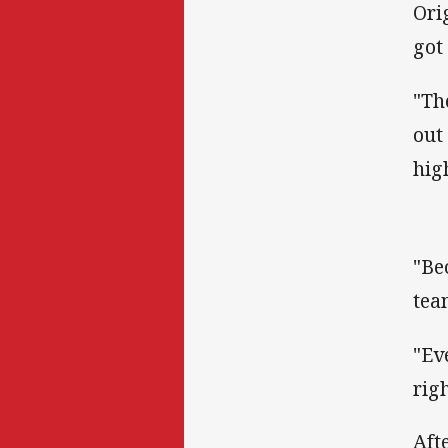
Ori
got
"Th
out
hig
"Be
tea
"Ev
rig
Aft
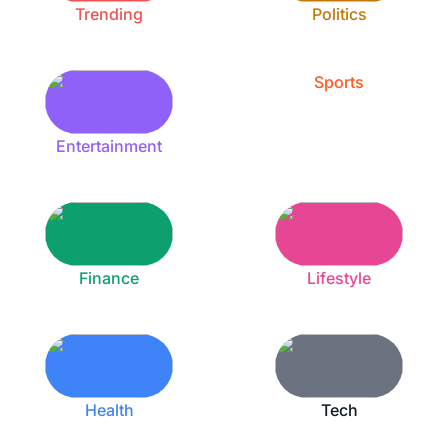
Trending
Politics
Sports
Entertainment
Finance
Lifestyle
Health
Tech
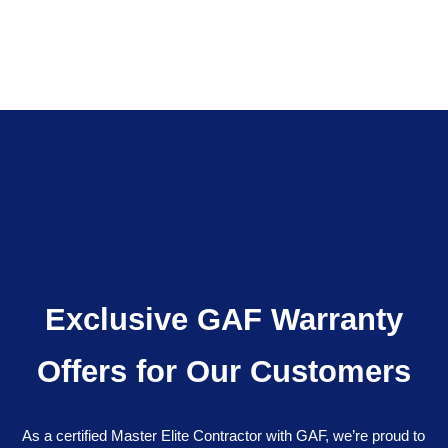
Exclusive GAF Warranty
Offers for Our Customers
As a certified Master Elite Contractor with GAF, we’re proud to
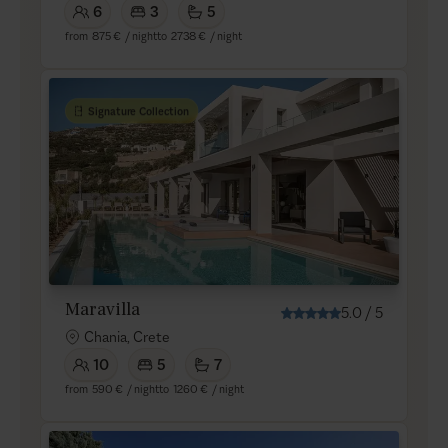
6
3
5
from
875 €
/ night
to
2738 €
/ night
Signature Collection
Maravilla
5.0
/
5
Chania, Crete
10
5
7
from
590 €
/ night
to
1260 €
/ night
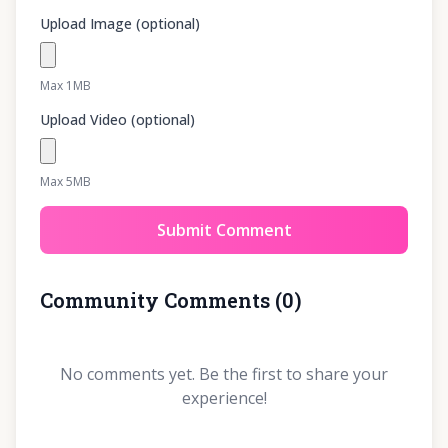
Upload Image (optional)
Max 1MB
Upload Video (optional)
Max 5MB
Submit Comment
Community Comments
(
0
)
No comments yet. Be the first to share your
experience!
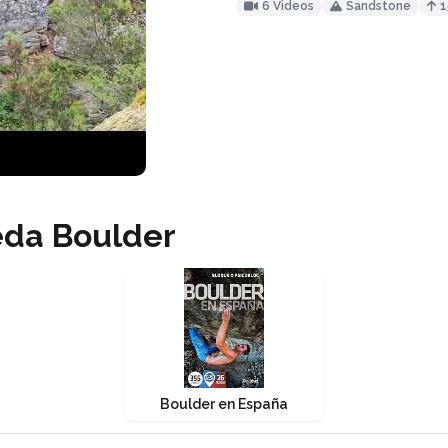
6 Videos
Sandstone
1
eda Boulder
Boulder en España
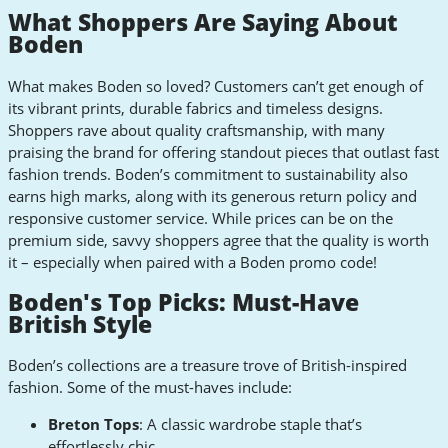
What Shoppers Are Saying About
Boden
What makes Boden so loved? Customers can’t get enough of
its vibrant prints, durable fabrics and timeless designs.
Shoppers rave about quality craftsmanship, with many
praising the brand for offering standout pieces that outlast fast
fashion trends. Boden’s commitment to sustainability also
earns high marks, along with its generous return policy and
responsive customer service. While prices can be on the
premium side, savvy shoppers agree that the quality is worth
it – especially when paired with a Boden promo code!
Boden's Top Picks: Must-Have
British Style
Boden’s collections are a treasure trove of British-inspired
fashion. Some of the must-haves include:
Breton Tops
: A classic wardrobe staple that’s
effortlessly chic.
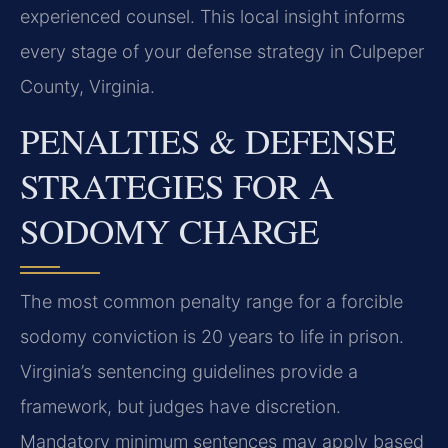
experienced counsel. This local insight informs
every stage of your defense strategy in Culpeper
County, Virginia.
PENALTIES & DEFENSE
STRATEGIES FOR A
SODOMY CHARGE
The most common penalty range for a forcible
sodomy conviction is 20 years to life in prison.
Virginia’s sentencing guidelines provide a
framework, but judges have discretion.
Mandatory minimum sentences may apply based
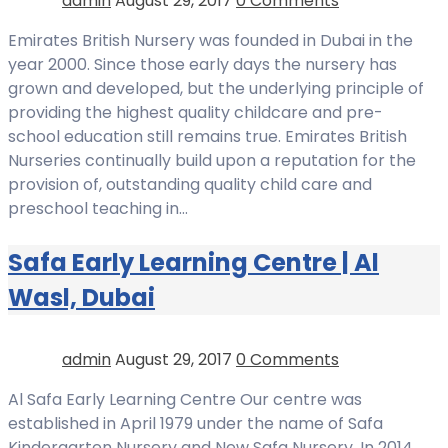
admin
August 29, 2017
0 Comments
Emirates British Nursery was founded in Dubai in the
year 2000. Since those early days the nursery has
grown and developed, but the underlying principle of
providing the highest quality childcare and pre-
school education still remains true. Emirates British
Nurseries continually build upon a reputation for the
provision of, outstanding quality child care and
preschool teaching in…
Safa Early Learning Centre | Al
Wasl, Dubai
admin
August 29, 2017
0 Comments
Al Safa Early Learning Centre Our centre was
established in April 1979 under the name of Safa
Kindergarten Nursery and New Safa Nursery. In 2014,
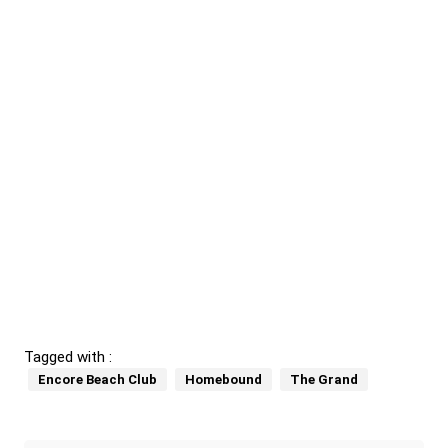
Tagged with :
Encore Beach Club
Homebound
The Grand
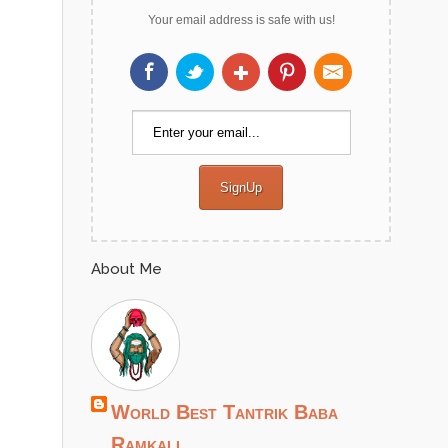
Your email address is safe with us!
About Me
World Best Tantrik Baba
Ramkali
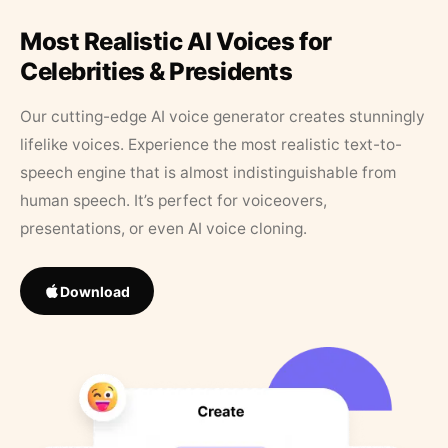
Most Realistic AI Voices for
Celebrities & Presidents
Our cutting-edge AI voice generator creates stunningly
lifelike voices. Experience the most realistic text-to-
speech engine that is almost indistinguishable from
human speech. It’s perfect for voiceovers,
presentations, or even AI voice cloning.
Download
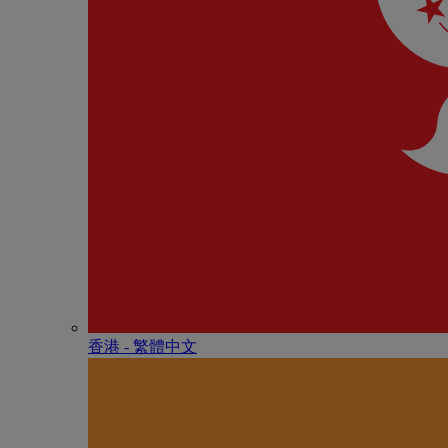
香港 - 繁體中文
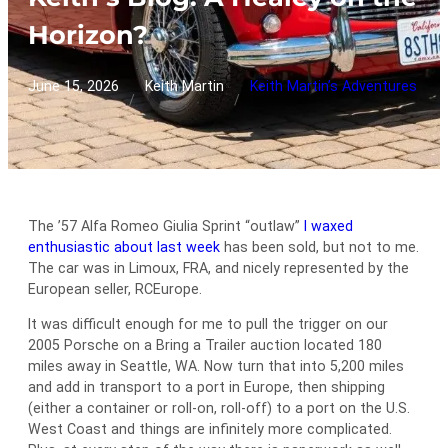
Horizon?
June 15, 2026
Keith Martin
Keith Martin’s Adventures
/
/
The ’57 Alfa Romeo Giulia Sprint “outlaw”
I waxed
enthusiastic about last week
has been sold, but not to me.
The car was in Limoux, FRA, and nicely represented by the
European seller, RCEurope.
It was difficult enough for me to pull the trigger on our
2005 Porsche on a Bring a Trailer auction located 180
miles away in Seattle, WA. Now turn that into 5,200 miles
and add in transport to a port in Europe, then shipping
(either a container or roll-on, roll-off) to a port on the U.S.
West Coast and things are infinitely more complicated.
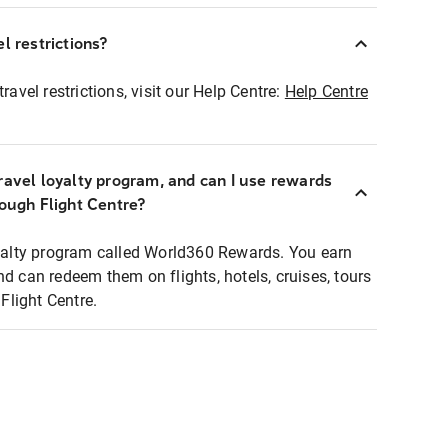
l restrictions?
ravel restrictions, visit our Help Centre:
Help Centre
ravel loyalty program, and can I use rewards
rough Flight Centre?
loyalty program called World360 Rewards. You earn
nd can redeem them on flights, hotels, cruises, tours
light Centre.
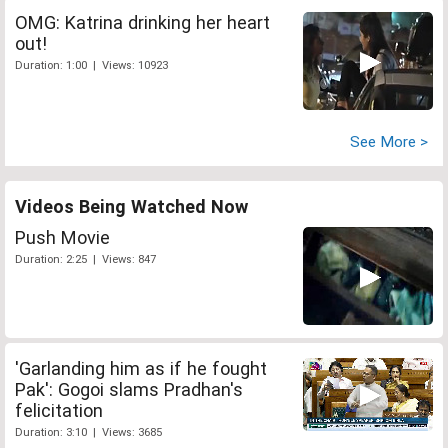
OMG: Katrina drinking her heart
out!
Duration: 1:00 | Views: 10923
See More >
Videos Being Watched Now
Push Movie
Duration: 2:25 | Views: 847
'Garlanding him as if he fought
Pak': Gogoi slams Pradhan's
felicitation
Duration: 3:10 | Views: 3685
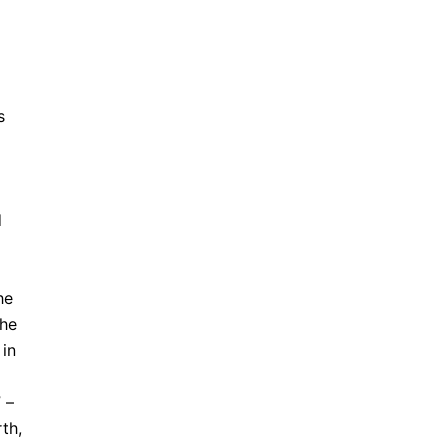
s
d
he
the
 in
 –
th,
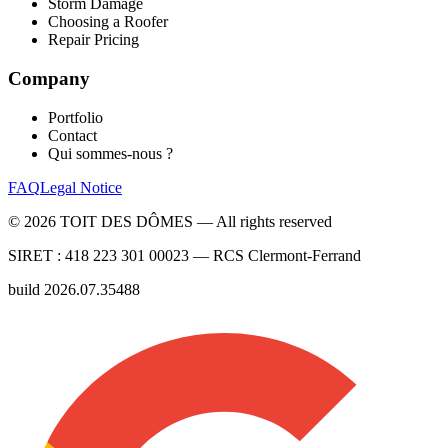
Storm Damage
Choosing a Roofer
Repair Pricing
Company
Portfolio
Contact
Qui sommes-nous ?
FAQ
Legal Notice
©
2026
TOIT DES DÔMES —
All rights reserved
SIRET :
418 223 301 00023
— RCS
Clermont-Ferrand
build
2026.07.35488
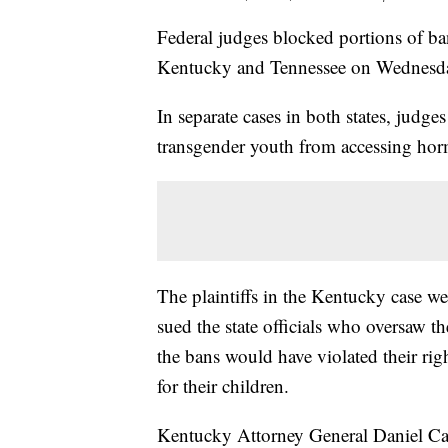
Federal judges blocked portions of ba
Kentucky and Tennessee on Wednesd
In separate cases in both states, judg
transgender youth from accessing hor
The plaintiffs in the Kentucky case w
sued the state officials who oversaw 
the bans would have violated their ri
for their children.
Kentucky Attorney General Daniel Cam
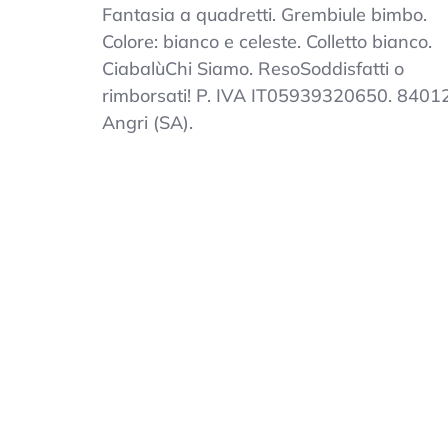
Kindergarten
Fantasia a quadretti. Grembiule bimbo.
Apron
Colore: bianco e celeste. Colletto bianco.
Child
CiabalùChi Siamo. ResoSoddisfatti o
Squares
Kindergarten
rimborsati! P. IVA IT05939320650. 8401
White
Angri (SA).
And
Sky
Collar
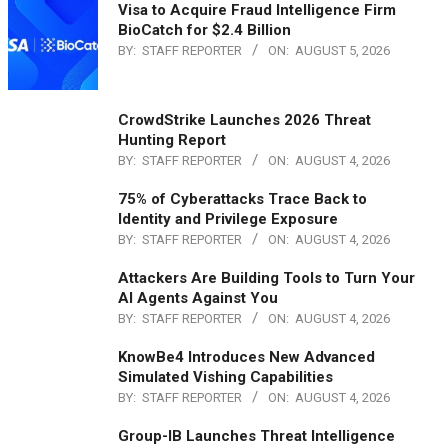
Visa to Acquire Fraud Intelligence Firm
BioCatch for $2.4 Billion
BY:
STAFF REPORTER
ON:
AUGUST 5, 2026
CrowdStrike Launches 2026 Threat
Hunting Report
BY:
STAFF REPORTER
ON:
AUGUST 4, 2026
75% of Cyberattacks Trace Back to
Identity and Privilege Exposure
BY:
STAFF REPORTER
ON:
AUGUST 4, 2026
Attackers Are Building Tools to Turn Your
AI Agents Against You
BY:
STAFF REPORTER
ON:
AUGUST 4, 2026
KnowBe4 Introduces New Advanced
Simulated Vishing Capabilities
BY:
STAFF REPORTER
ON:
AUGUST 4, 2026
Group-IB Launches Threat Intelligence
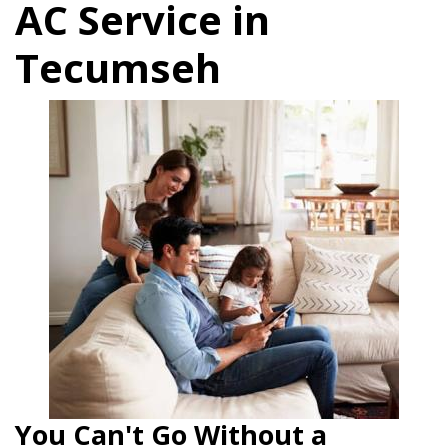
AC Service in
Tecumseh
You Can't Go Without a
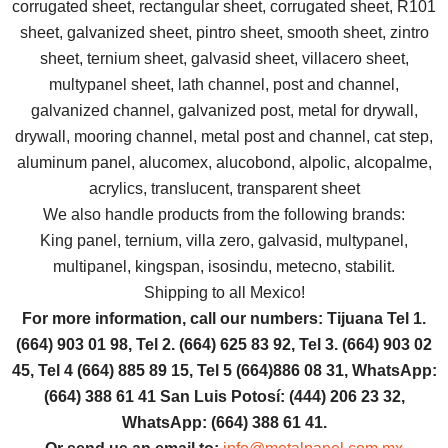
corrugated sheet, rectangular sheet, corrugated sheet, R101
sheet, galvanized sheet, pintro sheet, smooth sheet, zintro
sheet, ternium sheet, galvasid sheet, villacero sheet,
multypanel sheet, lath channel, post and channel,
galvanized channel, galvanized post, metal for drywall,
drywall, mooring channel, metal post and channel, cat step,
aluminum panel, alucomex, alucobond, alpolic, alcopalme,
acrylics, translucent, transparent sheet
We also handle products from the following brands:
King panel, ternium, villa zero, galvasid, multypanel,
multipanel, kingspan, isosindu, metecno, stabilit.
Shipping to all Mexico!
For more information, call our numbers: Tijuana Tel 1.
(664) 903 01 98, Tel 2. (664) 625 83 92, Tel 3. (664) 903 02
45, Tel 4 (664) 885 89 15, Tel 5 (664)886 08 31, WhatsApp:
(664) 388 61 41 San Luis Potosí: (444) 206 23 32,
WhatsApp: (664) 388 61 41.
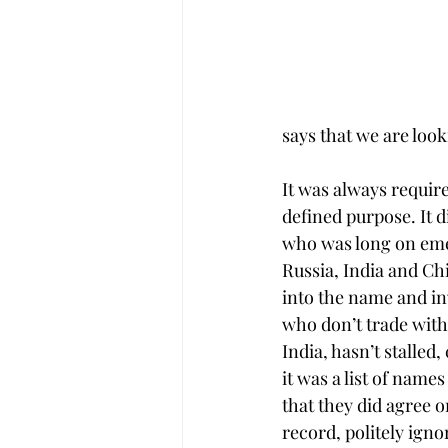
says that we are loo
It was always require
defined purpose. It d
who was long on eme
Russia, India and Ch
into the name and inv
who don’t trade with
India, hasn’t stalled
it was a list of name
that they did agree o
record, politely igno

########

*WHAT THE TASK REQUIRES*
Using the entries above, state how many lines contain the string "enough"; the number is all that is needed.

*COMPLETED EXERCISE*
2